EUME
2023/ 2024

Zahiye Kundos

The Loss of the Muftī: Reimagining the Afterlife of Muḥammad ‘Abduh’s Islamic Modernism in Arabic Literature

Previous Fellowships: 2022/ 2023, 2021/ 2022, 2020/ 2021

Zahiye Kundos is a literary scholar, specializing in modern Islam, Arabic literature and the critique of modernity. She is completing her first book titled In the Name of God we Will be Modern (Once Again): The Re-Religious Turn of Jamāl al-Dīn al-Afghānī and Muhammad ʿAbduh and the Critique of European Modernity. In her current project, ‘The Afterlife of Muhammad ʿAbduh in Arabic Literature,’ which focuses on the Egyptian canon, Kundos demonstrates the influence of modern religious reforms on the development of Arabic literature. She is a member of the editorial advisory board at Political Theology Beyond, a public scholarship project from the journal Political Theology. In the academic year 2020/21, she was a EUME Fellow. Since then she continues to be affiliated with EUME during the academic years 2021-2023 with the support of the Minerva Foundation, and in 2023/24 as a research associate at Leibniz Institute for Jewish History and Culture – Simon Dubnow.

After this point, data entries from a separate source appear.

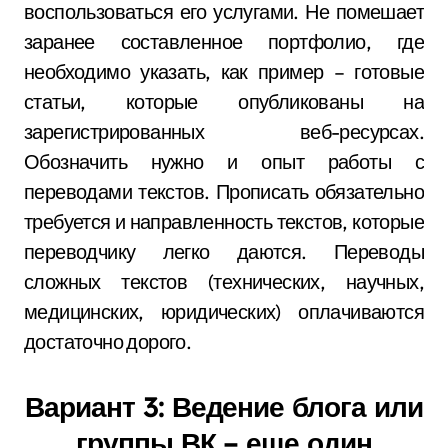
воспользоваться его услугами. Не помешает
заранее составленное портфолио, где
необходимо указать, как пример – готовые
статьи, которые опубликованы на
зарегистрированных веб-ресурсах.
Обозначить нужно и опыт работы с
переводами текстов. Прописать обязательно
требуется и направленность текстов, которые
переводчику легко даются. Переводы
сложных текстов (технических, научных,
медицинских, юридических) оплачиваются
достаточно дорого.
Вариант 3: Ведение блога или
группы ВК – еще один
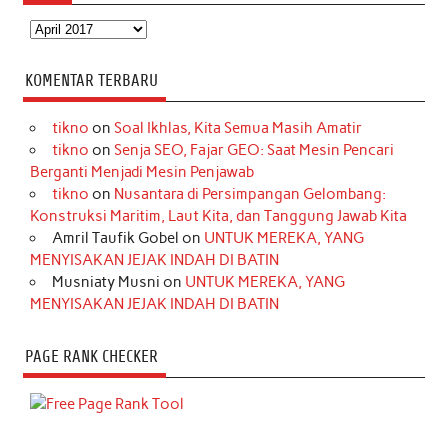
Arsip
KOMENTAR TERBARU
tikno
on
Soal Ikhlas, Kita Semua Masih Amatir
tikno
on
Senja SEO, Fajar GEO: Saat Mesin Pencari
Berganti Menjadi Mesin Penjawab
tikno
on
Nusantara di Persimpangan Gelombang:
Konstruksi Maritim, Laut Kita, dan Tanggung Jawab Kita
Amril Taufik Gobel
on
UNTUK MEREKA, YANG
MENYISAKAN JEJAK INDAH DI BATIN
Musniaty Musni
on
UNTUK MEREKA, YANG
MENYISAKAN JEJAK INDAH DI BATIN
PAGE RANK CHECKER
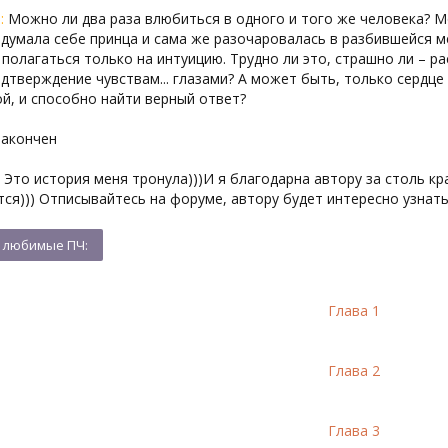
:
Можно ли два раза влюбиться в одного и того же человека? М
идумала себе принца и сама же разочаровалась в разбившейся 
полагаться только на интуицию. Трудно ли это, страшно ли – р
дтверждение чувствам... глазами? А может быть, только сердце
й, и способно найти верный ответ?
акончен
Это история меня тронула)))И я благодарна автору за столь кр
ся))) Отписывайтесь на форуме, автору будет интересно узнать
Глава 1
Глава 2
Глава 3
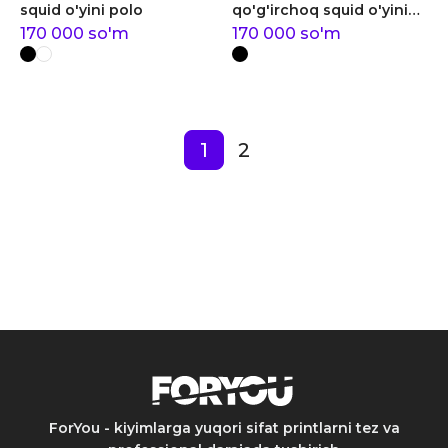
squid o'yini polo
qo'g'irchoq squid o'yini
polo
170 000
so'm
170 000
so'm
1
2
ForYou - kiyimlarga yuqori sifat printlarni tez va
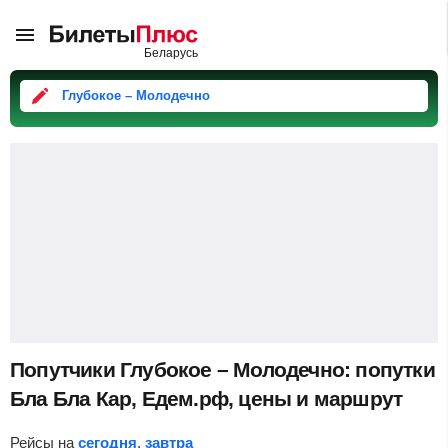
Глубокое – Молодечно
Попутчики Глубокое – Молодечно: попутки
Бла Бла Кар, Едем.рф, цены и маршрут
Рейсы на
сегодня
,
завтра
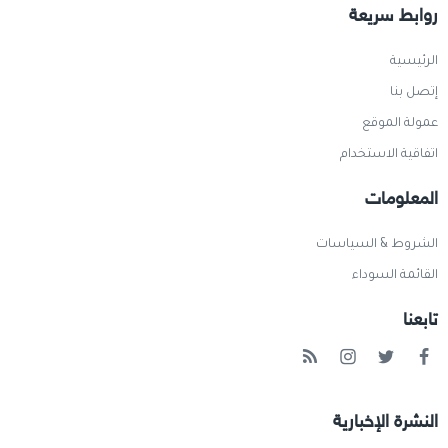
روابط سريعة
الرئيسية
إتصل بنا
عمولة الموقع
اتفاقية الاستخدام
المعلومات
الشروط & السياسات
القائمة السوداء
تابعنا
النشرة الإخبارية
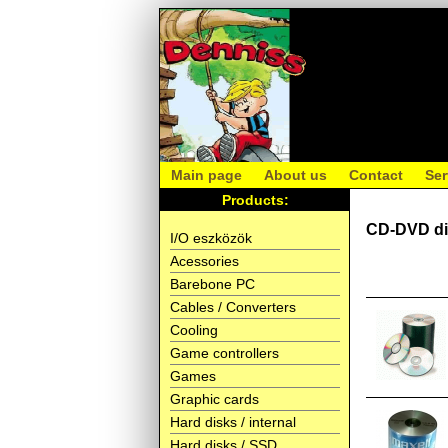
Main page
About us
Contact
Ser
Products:
CD-DVD d
I/O eszközök
Acessories
Barebone PC
Cables / Converters
Cooling
Game controllers
Games
Graphic cards
Hard disks / internal
Hard disks / SSD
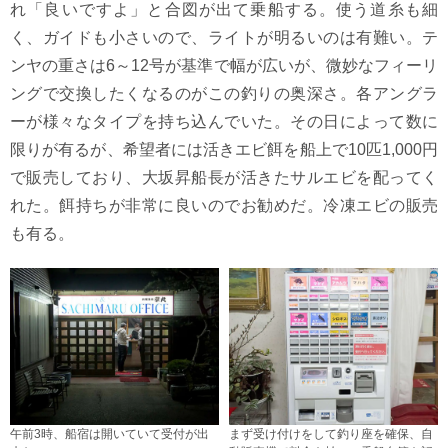
れ「良いですよ」と合図が出て乗船する。使う道糸も細
く、ガイドも小さいので、ライトが明るいのは有難い。テ
ンヤの重さは6～12号が基準で幅が広いが、微妙なフィーリ
ングで交換したくなるのがこの釣りの奥深さ。各アングラ
ーが様々なタイプを持ち込んでいた。その日によって数に
限りが有るが、希望者には活きエビ餌を船上で10匹1,000円
で販売しており、大坂昇船長が活きたサルエビを配ってく
れた。餌持ちが非常に良いのでお勧めだ。冷凍エビの販売
も有る。
午前3時、船宿は開いていて受付が出
まず受け付けをして釣り座を確保、自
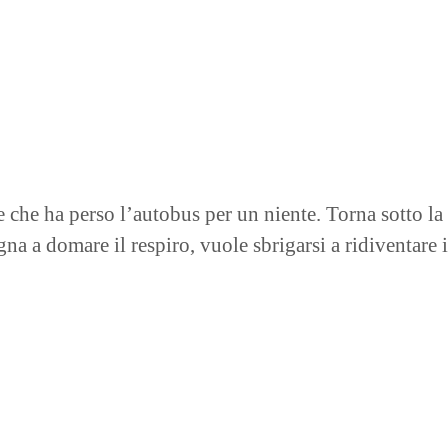
e che ha perso l’autobus per un niente. Torna sotto la
gna a domare il respiro, vuole sbrigarsi a ridiventare i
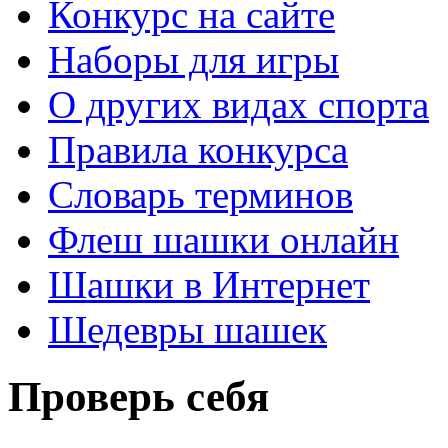
Конкурс на сайте
Наборы для игры
О других видах спорта
Правила конкурса
Словарь терминов
Флеш шашки онлайн
Шашки в Интернет
Шедевры шашек
Проверь себя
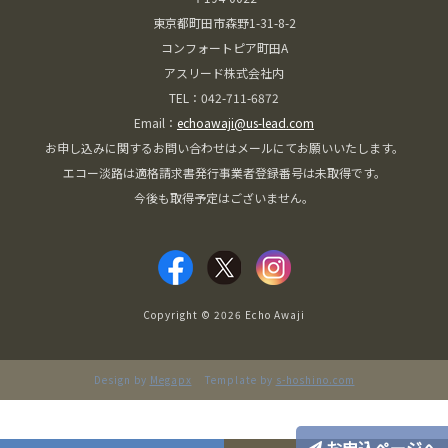
東京都町田市森野1-31-8-2
コンフォートピア町田A
アスリード株式会社内
TEL：042-711-6872
Email：
echoawaji@us-lead.com
お申し込みに関するお問い合わせはメールにてお願いいたします。
エコー淡路は適格請求書発行事業者登録番号は未取得です。
今後も取得予定はございません。
Copyright © 2026 Echo Awaji
Design by
Megapx
Template by
s-hoshino.com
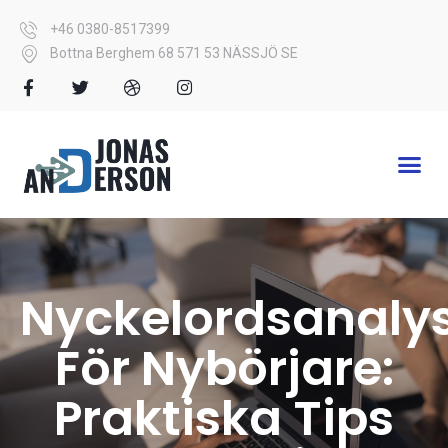
+46 0380-8517399
Bottna Berghem 68 571 53 NÄSSJÖ SE
Nyckelordsanaly
För Nybörjare:
Praktiska Tips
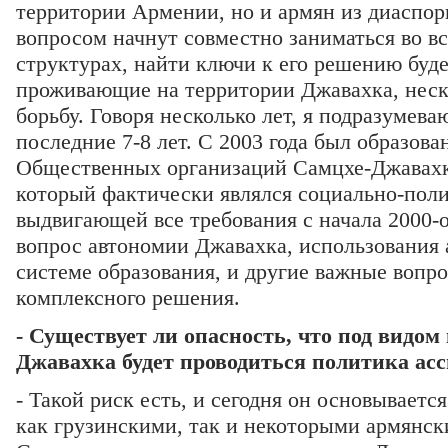
территории Армении, но и армян из диаспор
вопросом начнут совместно заниматься во в
структурах, найти ключи к его решению будет
проживающие на территории Джавахка, неско
борьбу. Говоря несколько лет, я подразумева
последние 7-8 лет. С 2003 года был образов
Общественных организаций Самцхе-Джавахк
который фактически являлся социально-поли
выдвигающей все требования с начала 2000-ог
вопрос автономии Джавахка, использования 
системе образования, и другие важные вопр
комплексного решения.
- Существует ли опасность, что под видо
Джавахка будет проводиться политика ас
- Такой риск есть, и сегодня он основываетс
как грузинскими, так и некоторыми армянс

The Loss of the Muftī: Reimagining the Afterlife of Muḥammad ‘Abduh’s Islamic Modernism in Arabic Literature 

What starting point can we find for a discussion of being Muslim as a moral way of life in these times when the Arabic discourse is bruised and stuttering? To begin to answer this therapeutic question, this project suggests that, instead of studying religious knowledge, (ʿUlūm Al-Dīn) and literature (Adab), separately – as their ostensible mutual estrangement in modernity has led us to do – we turn our attention to the range of experiences that become available when we consider the dynamic and symbiotic historical interrelations between them. This project is an endeavor in this direction. It attends to allocate the polemics incited in the first decades of 20th-century Egypt between religious and secular writers from the point of view of the latter as registered in their literal productions, particularly that by Taha Hussein (d. 1973) surrounding Muḥammad ‘Abduh’s death (d. 1905). Alongside voicing the tensions and uncovering the drama created in the aftermath of ‘Abduh’s absence, the project aims to show the ways Hussein and his fellow intellectuals, looked up and back to ‘Abduh with awe and sobriety and sought to extricate textures of belonging with him and his agenda of reform.